The op-batcher
is responsible for ensuring data availability. See the specs.
The op-batcher
works together with the sequencer (which it reads unsafe blocks from), the data availability layer (e.g. Layer 1 or an Alt DA layer, which it posts data to), and the derivation pipeline (which reads the data from the DA layer and progresses the safe chain).
It depends directly on some code shared with the derivation pipeline, namely the ChannelOut
implementation(s). It also depends directly on the shared txmgr module.
The batcher has a suite of unit test which can be triggered by running
go test ./...
from this directory. There are also end-to-end tests in op-e2e
which integrate the batcher.
The architecture of this batcher implementation is shown on the left side of the following diagram:
Batch submitting (writing to the DA layer, in the middle of the diagram) works together with the derivation pipeline (on the right side of the diagram, reading from the DA layer) to progress the safe chain.
The philosophy behind the current architecture is:
- Blocks, channels and frames are kept around for as long as they might be needed, and discarded as soon as they are not needed. They are not moved from one part of state to another.
- We retain block data in a strict order for as long as necessary. We only garbage collect frames, channels and blocks when the safe head moves sufficiently and those structures have done their job.
- When something goes wrong, we rewind the state cursors by the minimal amount we need to get going again.
In the happy path, the batcher periodically:
- Enqueues unsafe blocks and dequeues safe blocks from the sequencer to its internal state.

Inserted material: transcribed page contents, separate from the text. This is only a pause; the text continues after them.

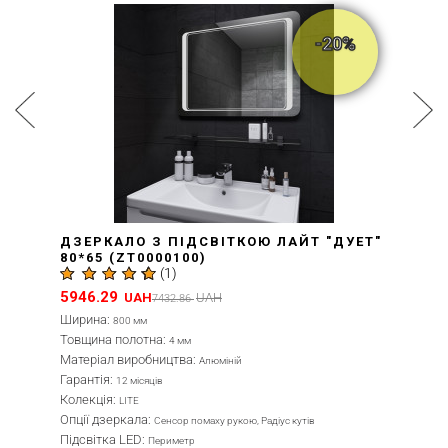
-20%
ДЗЕРКАЛО З ПІДСВІТКОЮ ЛАЙТ "ДУЕТ"
80*65 (ZT0000100)
(
1
)
5946.29
UAH
UAH
7432.86
Ширина:
800 мм
Товщина полотна:
4 мм
Матеріал виробництва:
Алюміній
Гарантія:
12 місяців
Колекція:
LITE
Опції дзеркала:
Сенсор помаху рукою, Радіус кутів
Підсвітка LED:
Периметр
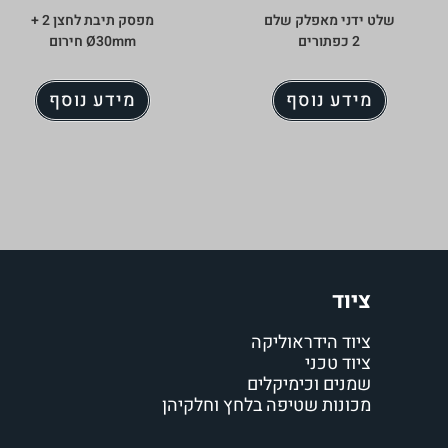
שלט ידני מאפלק שלם
מפסק תיבת לחצן 2 +
2 כפתורים
Ø30mm חירום
מידע נוסף
מידע נוסף
ציוד
ציוד הידראוליקה
ציוד טכני
שמנים וכימיקלים
מכונות שטיפה בלחץ וחלקיהן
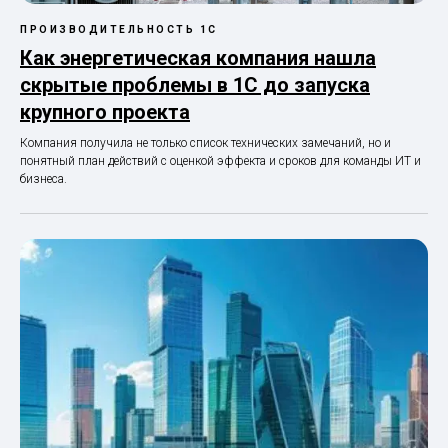
ПРОИЗВОДИТЕЛЬНОСТЬ 1С
Как энергетическая компания нашла
скрытые проблемы в 1С до запуска
крупного проекта
Компания получила не только список технических замечаний, но и
понятный план действий с оценкой эффекта и сроков для команды ИТ и
бизнеса.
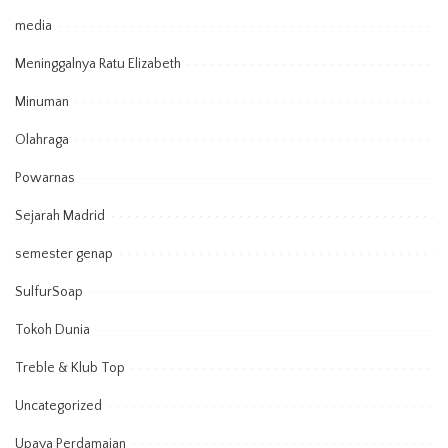
media
Meninggalnya Ratu Elizabeth
Minuman
Olahraga
Powarnas
Sejarah Madrid
semester genap
SulfurSoap
Tokoh Dunia
Treble & Klub Top
Uncategorized
Upaya Perdamaian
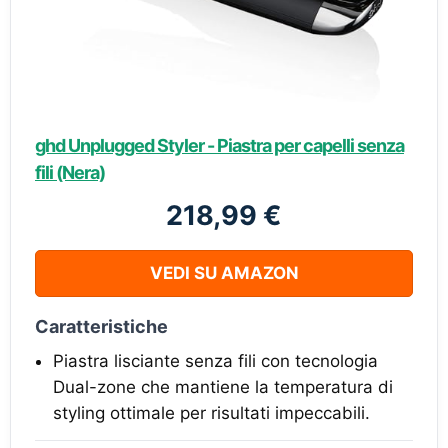
ghd Unplugged Styler - Piastra per capelli senza
fili (Nera)
218,99 €
VEDI SU AMAZON
Caratteristiche
Piastra lisciante senza fili con tecnologia
Dual-zone che mantiene la temperatura di
styling ottimale per risultati impeccabili.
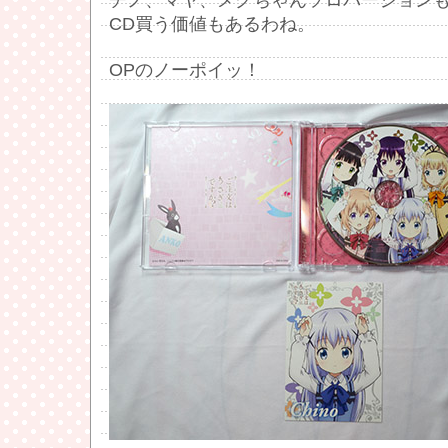
チノ、マヤ、メグちゃんソロバージョン
CD買う価値もあるわね。
OPのノーポイッ！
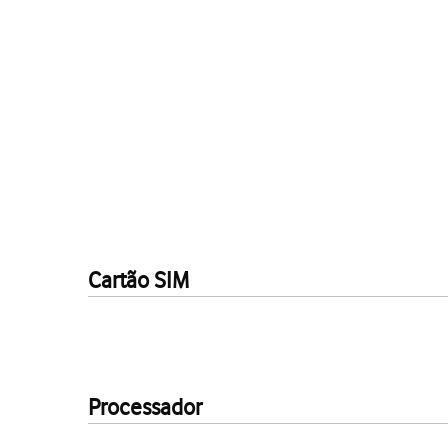
Cartão SIM
Processador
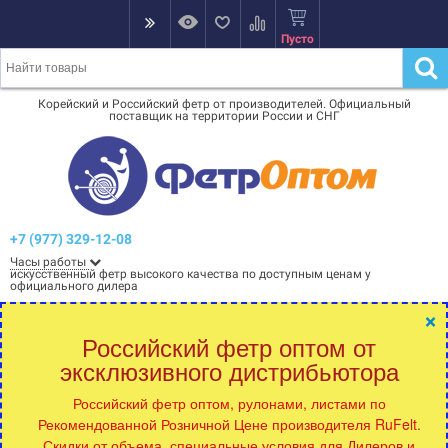
Пусто
Корейский и Российский фетр от производителей. Официальный
поставщик на территории России и СНГ
+7 (977) 329-12-08
Часы работы
искусственный фетр высокого качества по доступным ценам у
официального дилера
×
Российский фетр оптом от
эксклюзивного дистрибьютора
Российский фетр оптом, рулонами, листами по
Рекомендованной Розничной Цене производителя RuFelt.
Скидки от объема, специальные условия для Дилеров и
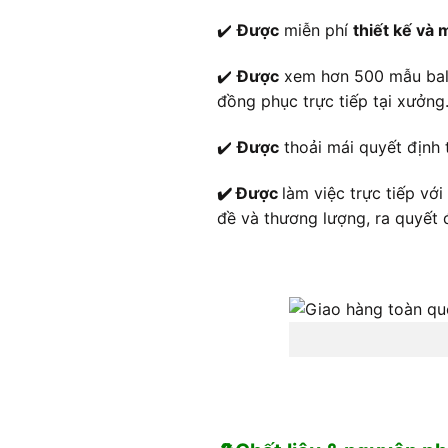
✔️
Được
miễn phí
thiết kế và
✔️
Được
xem hơn 500 mẫu balo 
đồng phục trực tiếp tại xưởng
✔️
Được
thoải mái quyết định 
✔️ Được
làm việc trực tiếp vớ
đề và thương lượng, ra quyết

- Enqueues a new channel, if necessary.
- Processes some unprocessed blocks into the current channel, triggers the compression of the block data and the creation of frames.
- Sends frames from the channel queue to the DA layer as (e.g. to Ethereum L1 as calldata or blob transactions).
- If there is more transaction data to send, go to 2. Else wait for a tick and go to 1.
The blockCursor
state variable tracks the next unprocessed block.
In each channel, the frameCursor
tracks the next unsent frame.
When an L2 unsafe reorg is detected, the batch submitter will reset its state, and wait for any in flight transactions to be ingested by the verifier nodes before starting work again.
When a Tx fails, an asynchronous receipts handler is triggered. The channel from whence the Tx's frames came has its frameCursor
rewound, so that all the frames can be resubmitted in order.
When a Tx is confirmed, an asynchronous receipts handler is triggered. We only update the batcher's state if the channel timed out on chain. In that case, the blockCursor
is rewound to the first block added to that channel, and the channel queue is cleared out. This allows the batcher to start fresh building a new channel starting from the same block -- it does not need to refetch blocks from the sequencer.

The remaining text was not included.